The next few minutes of reading might shave a fair whack off your Tarawera time.

Welcome to the self-doubt riddled sharpen/taper phase.
Here’s a few questions we get in the last few weeks to race day,

Am I doing enough?
Two things, the first being the most important,
1) regardless of whether you are or aren’t doing ‘enough’ there’s stuff all you can do about it now and changing what you are doing is only going to make matters WORSE.  Increasing volume now is the EXACT wrong thing to do.  So instead of ‘have I done enough’ you have to accept that ‘I’ve done the best I can with the time I had available to me.  I could do more right now but that would be a mistake’.
You can’t effect ANY measurable change to your fitness in the 4 weeks remaining.  Nothing.  But you could steal from the bank account by doing too much or pushing too hard for too long.
Don’t put 5kg of icing on the cake, you’ll squash it.

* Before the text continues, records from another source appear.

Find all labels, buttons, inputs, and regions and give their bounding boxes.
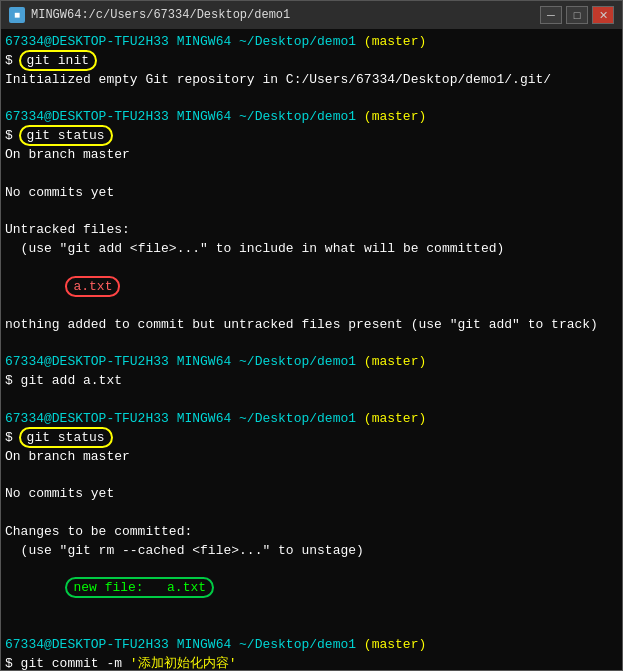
blank-9 [5,504,618,523]
command-line-2: $ git status [5,127,618,146]
output-nothing-added: nothing added to commit but untracked fi… [5,316,618,335]
command-line-5: $ git commit -m '添加初始化内容' [5,655,618,670]
window-title: MINGW64:/c/Users/67334/Desktop/demo1 [31,8,290,22]
command-line-4: $ git status [5,429,618,448]
blank-2 [5,165,618,184]
blank-8 [5,466,618,485]
output-init: Initialized empty Git repository in C:/U… [5,71,618,90]
blank-6 [5,335,618,354]
title-bar: ■ MINGW64:/c/Users/67334/Desktop/demo1 ─… [1,1,622,29]
output-new-file: new file: a.txt [5,579,618,598]
blank-7 [5,391,618,410]
prompt-line-1: 67334@DESKTOP-TFU2H33 MINGW64 ~/Desktop/… [5,33,618,52]
output-untracked-hint: (use "git add <file>..." to include in w… [5,240,618,259]
terminal-icon: ■ [9,7,25,23]
output-nocommits-1: No commits yet [5,184,618,203]
terminal-window: ■ MINGW64:/c/Users/67334/Desktop/demo1 ─… [0,0,623,671]
terminal-body[interactable]: 67334@DESKTOP-TFU2H33 MINGW64 ~/Desktop/… [1,29,622,670]
window-controls: ─ □ ✕ [540,6,614,24]
blank-1 [5,90,618,109]
minimize-button[interactable]: ─ [540,6,562,24]
output-changes-hint: (use "git rm --cached <file>..." to unst… [5,542,618,561]
output-untracked-file: a.txt [5,278,618,297]
command-line-3: $ git add a.txt [5,372,618,391]
blank-5 [5,297,618,316]
command-line-1: $ git init [5,52,618,71]
output-nocommits-2: No commits yet [5,485,618,504]
title-bar-left: ■ MINGW64:/c/Users/67334/Desktop/demo1 [9,7,290,23]
blank-3 [5,203,618,222]
maximize-button[interactable]: □ [566,6,588,24]
prompt-line-3: 67334@DESKTOP-TFU2H33 MINGW64 ~/Desktop/… [5,353,618,372]
blank-11 [5,598,618,617]
output-branch-2: On branch master [5,448,618,467]
output-changes-header: Changes to be committed: [5,523,618,542]
output-untracked-header: Untracked files: [5,221,618,240]
blank-12 [5,617,618,636]
output-branch-1: On branch master [5,146,618,165]
close-button[interactable]: ✕ [592,6,614,24]
prompt-line-5: 67334@DESKTOP-TFU2H33 MINGW64 ~/Desktop/… [5,636,618,655]
prompt-line-4: 67334@DESKTOP-TFU2H33 MINGW64 ~/Desktop/… [5,410,618,429]
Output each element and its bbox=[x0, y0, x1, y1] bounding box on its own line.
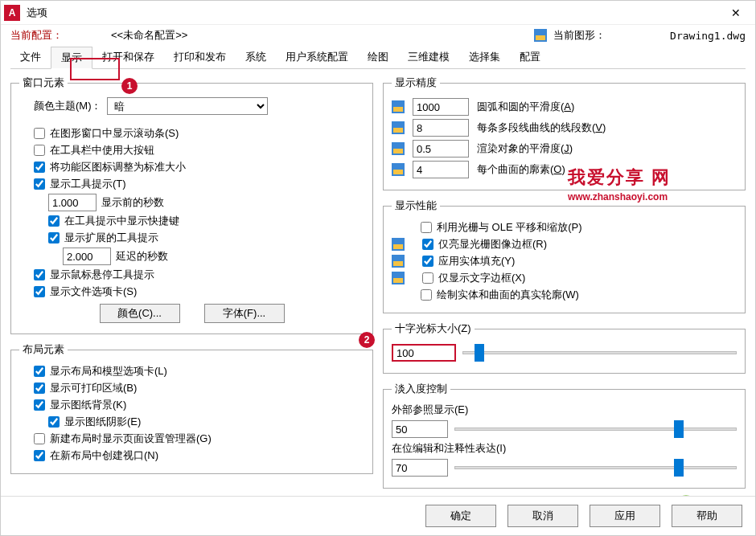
svg-rect-7 bbox=[393, 149, 403, 153]
file-tabs-label: 显示文件选项卡(S) bbox=[50, 284, 137, 299]
extended-delay-label: 延迟的秒数 bbox=[116, 249, 168, 264]
tooltips-label: 显示工具提示(T) bbox=[50, 177, 126, 191]
tab-print[interactable]: 打印和发布 bbox=[164, 47, 236, 69]
layout-tabs-checkbox[interactable] bbox=[34, 366, 45, 377]
hover-tooltip-checkbox[interactable] bbox=[34, 269, 45, 280]
inplace-fade-slider[interactable] bbox=[454, 466, 737, 469]
slider-thumb[interactable] bbox=[674, 420, 684, 438]
window-elements-group: 窗口元素 颜色主题(M)： 暗 在图形窗口中显示滚动条(S) 在工具栏中使用大按… bbox=[10, 76, 373, 334]
extended-delay-input[interactable] bbox=[63, 248, 111, 265]
help-button[interactable]: 帮助 bbox=[672, 505, 742, 527]
profile-label: 当前配置： bbox=[10, 28, 63, 43]
pan-zoom-checkbox[interactable] bbox=[421, 222, 432, 233]
layout-tabs-label: 显示布局和模型选项卡(L) bbox=[50, 364, 167, 378]
page-setup-label: 新建布局时显示页面设置管理器(G) bbox=[50, 432, 212, 446]
solid-fill-checkbox[interactable] bbox=[422, 256, 433, 267]
svg-rect-13 bbox=[393, 261, 403, 266]
tooltip-delay-input[interactable] bbox=[48, 194, 97, 211]
slider-thumb[interactable] bbox=[674, 459, 684, 477]
app-icon: A bbox=[4, 5, 20, 21]
viewport-label: 在新布局中创建视口(N) bbox=[50, 448, 158, 463]
extended-tooltip-checkbox[interactable] bbox=[48, 232, 60, 243]
text-frame-label: 仅显示文字边框(X) bbox=[438, 271, 525, 285]
surface-contour-input[interactable] bbox=[413, 161, 469, 178]
drawing-value: Drawing1.dwg bbox=[670, 30, 746, 42]
crosshair-group: 十字光标大小(Z) bbox=[383, 321, 746, 374]
fade-legend: 淡入度控制 bbox=[392, 382, 450, 396]
svg-rect-15 bbox=[393, 278, 403, 283]
text-frame-checkbox[interactable] bbox=[422, 272, 433, 284]
layout-elements-group: 布局元素 显示布局和模型选项卡(L) 显示可打印区域(B) 显示图纸背景(K) … bbox=[10, 342, 373, 474]
cancel-button[interactable]: 取消 bbox=[507, 505, 578, 527]
raster-frame-checkbox[interactable] bbox=[422, 239, 433, 250]
big-buttons-checkbox[interactable] bbox=[34, 145, 45, 156]
xref-fade-slider[interactable] bbox=[454, 428, 737, 431]
font-button[interactable]: 字体(F)... bbox=[204, 304, 285, 323]
silhouette-checkbox[interactable] bbox=[421, 289, 432, 301]
shortcuts-checkbox[interactable] bbox=[48, 215, 60, 227]
window-title: 选项 bbox=[27, 6, 47, 20]
extended-tooltip-label: 显示扩展的工具提示 bbox=[64, 231, 158, 245]
render-smooth-input[interactable] bbox=[413, 140, 469, 158]
page-setup-checkbox[interactable] bbox=[34, 433, 45, 444]
tab-drafting[interactable]: 绘图 bbox=[358, 47, 398, 69]
tab-profiles[interactable]: 配置 bbox=[510, 47, 550, 69]
scrollbars-checkbox[interactable] bbox=[34, 128, 45, 139]
performance-legend: 显示性能 bbox=[392, 198, 440, 213]
svg-rect-5 bbox=[393, 128, 403, 133]
header-row: 当前配置： <<未命名配置>> 当前图形： Drawing1.dwg bbox=[1, 25, 755, 46]
performance-group: 显示性能 利用光栅与 OLE 平移和缩放(P) 仅亮显光栅图像边框(R) 应用实… bbox=[383, 198, 746, 313]
paper-shadow-checkbox[interactable] bbox=[48, 416, 60, 428]
hover-tooltip-label: 显示鼠标悬停工具提示 bbox=[50, 268, 154, 282]
big-buttons-label: 在工具栏中使用大按钮 bbox=[50, 143, 154, 158]
ribbon-icons-checkbox[interactable] bbox=[34, 162, 45, 173]
apply-button[interactable]: 应用 bbox=[590, 505, 660, 527]
arc-smooth-input[interactable] bbox=[413, 98, 469, 116]
crosshair-size-input[interactable] bbox=[392, 344, 456, 362]
xref-fade-input[interactable] bbox=[392, 420, 448, 438]
fade-group: 淡入度控制 外部参照显示(E) 在位编辑和注释性表达(I) bbox=[383, 382, 746, 489]
crosshair-slider[interactable] bbox=[462, 351, 737, 354]
paper-shadow-label: 显示图纸阴影(E) bbox=[64, 415, 141, 429]
dwg-mini-icon bbox=[392, 121, 405, 134]
shortcuts-label: 在工具提示中显示快捷键 bbox=[64, 214, 179, 228]
precision-group: 显示精度 圆弧和圆的平滑度(A) 每条多段线曲线的线段数(V) 渲染对象的平滑度… bbox=[383, 76, 746, 190]
tab-system[interactable]: 系统 bbox=[236, 47, 276, 69]
inplace-fade-input[interactable] bbox=[392, 459, 448, 477]
file-tabs-checkbox[interactable] bbox=[34, 286, 45, 297]
ok-button[interactable]: 确定 bbox=[425, 505, 496, 527]
paper-bg-label: 显示图纸背景(K) bbox=[50, 398, 126, 412]
solid-fill-label: 应用实体填充(Y) bbox=[438, 254, 515, 268]
precision-legend: 显示精度 bbox=[392, 76, 440, 90]
viewport-checkbox[interactable] bbox=[34, 450, 45, 461]
dwg-mini-icon bbox=[392, 142, 405, 155]
tab-files[interactable]: 文件 bbox=[10, 47, 51, 69]
tooltips-checkbox[interactable] bbox=[34, 178, 45, 190]
tooltip-delay-label: 显示前的秒数 bbox=[101, 195, 164, 210]
paper-bg-checkbox[interactable] bbox=[34, 399, 45, 411]
svg-rect-11 bbox=[393, 244, 403, 249]
arc-smooth-label: 圆弧和圆的平滑度(A) bbox=[477, 100, 574, 114]
slider-thumb[interactable] bbox=[475, 344, 484, 362]
polyline-segs-input[interactable] bbox=[413, 119, 469, 137]
tab-3d[interactable]: 三维建模 bbox=[398, 47, 459, 69]
surface-contour-label: 每个曲面的廓素(O) bbox=[477, 162, 565, 177]
annotation-marker-1: 1 bbox=[121, 78, 138, 94]
dwg-icon bbox=[534, 29, 547, 42]
close-button[interactable]: ✕ bbox=[720, 1, 752, 25]
tab-selection[interactable]: 选择集 bbox=[459, 47, 510, 69]
theme-select[interactable]: 暗 bbox=[107, 97, 268, 115]
svg-rect-1 bbox=[536, 35, 545, 40]
tab-display[interactable]: 显示 bbox=[51, 47, 92, 69]
color-button[interactable]: 颜色(C)... bbox=[100, 304, 180, 323]
printable-label: 显示可打印区域(B) bbox=[50, 381, 137, 395]
inplace-fade-label: 在位编辑和注释性表达(I) bbox=[392, 441, 737, 456]
options-dialog: A 选项 ✕ 当前配置： <<未命名配置>> 当前图形： Drawing1.dw… bbox=[0, 0, 756, 536]
dwg-mini-icon bbox=[392, 255, 405, 268]
svg-rect-3 bbox=[393, 107, 403, 112]
printable-checkbox[interactable] bbox=[34, 383, 45, 394]
window-elements-legend: 窗口元素 bbox=[19, 76, 68, 90]
tab-open-save[interactable]: 打开和保存 bbox=[92, 47, 164, 69]
dwg-mini-icon bbox=[392, 272, 405, 284]
tab-user-prefs[interactable]: 用户系统配置 bbox=[276, 47, 358, 69]
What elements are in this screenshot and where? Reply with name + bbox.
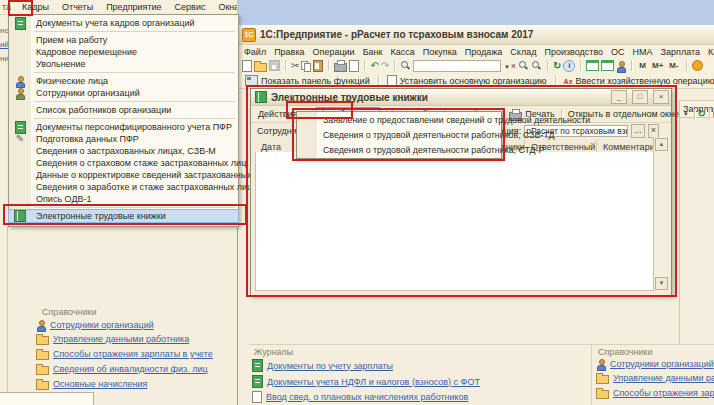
- list-item[interactable]: Сотрудники организаций: [596, 359, 714, 369]
- journal-icon: [252, 359, 263, 372]
- list-item[interactable]: Документы по учету зарплаты: [252, 359, 480, 372]
- menu-pokupka[interactable]: Покупка: [423, 47, 457, 57]
- toolbar-separator: [285, 60, 286, 71]
- redo-icon[interactable]: [381, 61, 389, 71]
- menu-item[interactable]: Сотрудники организаций: [9, 87, 238, 99]
- print-preview-icon[interactable]: [349, 60, 359, 72]
- panel-divider: [7, 226, 8, 405]
- person-icon: [15, 76, 25, 86]
- person-icon: [596, 359, 606, 369]
- menu-item[interactable]: Физические лица: [9, 75, 238, 87]
- edge-fragment: низ: [0, 54, 8, 68]
- list-item[interactable]: Документы учета НДФЛ и налогов (взносов)…: [252, 375, 480, 388]
- list-item[interactable]: Способы отражения зарплаты в учете: [596, 387, 714, 399]
- clear-search-icon[interactable]: ×: [511, 61, 516, 71]
- refresh-icon[interactable]: [553, 61, 561, 71]
- menu-item[interactable]: Данные о корректировке сведений застрахо…: [9, 169, 238, 181]
- organization-select-button[interactable]: ...: [631, 124, 645, 138]
- zoom-in-icon[interactable]: [518, 60, 529, 71]
- menu-item[interactable]: Документы персонифицированного учета ПФР: [9, 121, 238, 133]
- menubar-fragment: та: [2, 2, 11, 12]
- menu-bank[interactable]: Банк: [363, 47, 383, 57]
- scroll-down-icon[interactable]: [655, 277, 668, 290]
- zoom-out-icon[interactable]: [531, 60, 542, 71]
- menu-sklad[interactable]: Склад: [510, 47, 536, 57]
- info-icon[interactable]: [563, 60, 575, 72]
- enter-operation-button[interactable]: Ввести хозяйственную операцию: [561, 75, 714, 87]
- etk-table-body[interactable]: [255, 152, 667, 291]
- menu-item[interactable]: Опись ОДВ-1: [9, 193, 238, 205]
- set-main-organization-button[interactable]: Установить основную организацию: [384, 74, 550, 88]
- search-icon[interactable]: [400, 60, 411, 71]
- menu-item[interactable]: Сведения о страховом стаже застрахованны…: [9, 157, 238, 169]
- add-menu-item-stdr[interactable]: Сведения о трудовой деятельности работни…: [297, 142, 501, 157]
- undo-icon[interactable]: [370, 61, 378, 71]
- user-icon[interactable]: [616, 61, 626, 71]
- new-document-icon[interactable]: [242, 60, 252, 72]
- section-divider: [591, 344, 592, 405]
- edge-fragment-link: ий: [0, 40, 8, 54]
- menu-item[interactable]: Документы учета кадров организаций: [9, 17, 238, 29]
- list-item[interactable]: Управление данными работника: [36, 333, 213, 345]
- menu-item[interactable]: Кадровое перемещение: [9, 46, 238, 58]
- table-report2-icon[interactable]: [601, 60, 614, 71]
- menu-item[interactable]: Увольнение: [9, 58, 238, 70]
- menu-prodazha[interactable]: Продажа: [465, 47, 503, 57]
- save-icon[interactable]: [269, 60, 280, 71]
- memory-mminus-button[interactable]: M-: [667, 61, 680, 70]
- memory-m-button[interactable]: M: [637, 61, 648, 70]
- left-refs-header: Справочники: [42, 307, 97, 317]
- desktop-background: [237, 0, 714, 26]
- search-dropdown-icon[interactable]: [503, 61, 509, 71]
- print-icon[interactable]: [334, 63, 347, 72]
- show-function-panel-button[interactable]: Показать панель функций: [242, 74, 373, 87]
- menu-zarplata[interactable]: Зарплата: [661, 47, 700, 57]
- menu-os[interactable]: ОС: [611, 47, 625, 57]
- list-item[interactable]: Сотрудники организаций: [36, 320, 213, 330]
- list-item[interactable]: Способы отражения зарплаты в учете: [36, 348, 213, 360]
- minimize-button[interactable]: _: [611, 90, 627, 104]
- menu-predpriyatie[interactable]: Предприятие: [104, 1, 163, 13]
- list-item[interactable]: Основные начисления: [36, 378, 213, 390]
- list-item[interactable]: Управление данными работника: [596, 372, 714, 384]
- menu-proizvodstvo[interactable]: Производство: [544, 47, 603, 57]
- menu-nma[interactable]: НМА: [633, 47, 653, 57]
- menu-item[interactable]: Прием на работу: [9, 34, 238, 46]
- left-edge-fragments: но ий низ: [0, 26, 8, 86]
- vertical-scrollbar[interactable]: [653, 137, 667, 291]
- add-menu-item-application[interactable]: Заявление о предоставлении сведений о тр…: [297, 112, 501, 127]
- paste-icon[interactable]: [313, 60, 323, 72]
- cut-icon[interactable]: [291, 61, 299, 71]
- close-button[interactable]: ×: [653, 90, 669, 104]
- menu-item-electronic-workbooks[interactable]: Электронные трудовые книжки: [9, 210, 238, 222]
- menu-item[interactable]: Подготовка данных ПФР: [9, 133, 238, 145]
- refresh-list-icon[interactable]: [698, 109, 706, 119]
- menu-otchety[interactable]: Отчеты: [60, 1, 95, 13]
- prepare-data-icon: [16, 134, 24, 144]
- copy-icon[interactable]: [301, 61, 311, 71]
- menu-kassa[interactable]: Касса: [390, 47, 414, 57]
- table-report-icon[interactable]: [586, 60, 599, 71]
- memory-mplus-button[interactable]: M+: [650, 61, 665, 70]
- open-icon[interactable]: [254, 63, 267, 72]
- menu-item[interactable]: Сведения о заработке и стаже застрахован…: [9, 181, 238, 193]
- folder-icon: [596, 375, 609, 384]
- list-item[interactable]: Ввод свед. о плановых начислениях работн…: [252, 391, 480, 403]
- maximize-button[interactable]: □: [632, 90, 648, 104]
- menu-kadry-main[interactable]: Кадры: [708, 47, 714, 57]
- book-icon: [255, 91, 267, 103]
- app-icon: [242, 28, 256, 42]
- menu-file[interactable]: Файл: [244, 47, 266, 57]
- quick-search-input[interactable]: [413, 60, 501, 72]
- organization-clear-button[interactable]: ×: [648, 124, 659, 138]
- list-item[interactable]: Сведения об инвалидности физ. лиц: [36, 363, 213, 375]
- add-menu-item-szvtd[interactable]: Сведения о трудовой деятельности работни…: [297, 127, 501, 142]
- scroll-up-icon[interactable]: [655, 138, 668, 151]
- tips-lamp-icon[interactable]: [692, 60, 703, 71]
- menu-edit[interactable]: Правка: [274, 47, 304, 57]
- menu-kadry[interactable]: Кадры: [20, 1, 51, 13]
- menu-operations[interactable]: Операции: [313, 47, 355, 57]
- menu-servis[interactable]: Сервис: [173, 1, 208, 13]
- menu-item[interactable]: Сведения о застрахованных лицах, СЗВ-М: [9, 145, 238, 157]
- menu-item[interactable]: Список работников организации: [9, 104, 238, 116]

2) You are fit and strong.  You are experienced and knowledgeable.  Aerobic capacity is a pretty important factor but it counts for ‘five-fifths-of-stuff-all’ if you bottle the execution.  There are guys and girls out there that trained a lot more than and they MIGHT beat you.  But you did the best training that YOU could do and the only person you are racing as yourself. It is your fitness versus distance and time. Comparison is the thief of joy.

You are the sum of ALL your training.
ALL.OF.IT. Mostly the stuff you did BEFORE you started training for THIS 2026 edition of Tarawera.
If I’ve coached you, hopefully I’ve taught you to be strong and confident.  You take from your training under me the knowledge that we squeezed out the best of you in the what time we had.
The kilometres you’ve run this year have been structured and purposeful.  How much better is that than someone who has done hundreds of misdirected kilometres wandering around in the bush without any meaning?
In 4 weeks time you will beat people that have done more kms than you and you will get beat by people that have done less.

Is there anything to be gained by another decent long run?
No, there’s just mental conditioning up there for you, no physical adaptation.  Take the time to work on your mental conditioning.  In the remaining easy runs use the time to think about how you can deliver a quality race.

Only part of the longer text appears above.